━━ Source material

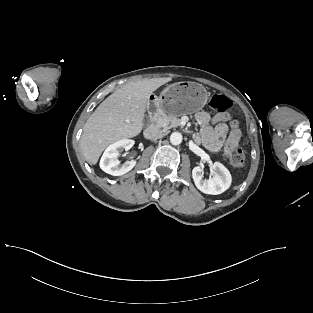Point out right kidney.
Listing matches in <instances>:
<instances>
[{
	"mask_svg": "<svg viewBox=\"0 0 313 313\" xmlns=\"http://www.w3.org/2000/svg\"><path fill=\"white\" fill-rule=\"evenodd\" d=\"M133 145L134 140L123 139L108 146L101 157L100 168L113 176H121L129 172L136 165V161H127L121 165L117 157L120 155V152L129 150Z\"/></svg>",
	"mask_w": 313,
	"mask_h": 313,
	"instance_id": "obj_1",
	"label": "right kidney"
}]
</instances>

━━━━

_What you have to do_
Go through the data above and return each line containing the string "instances".

_Answer to the exercise_
Listing matches in <instances>:
<instances>
</instances>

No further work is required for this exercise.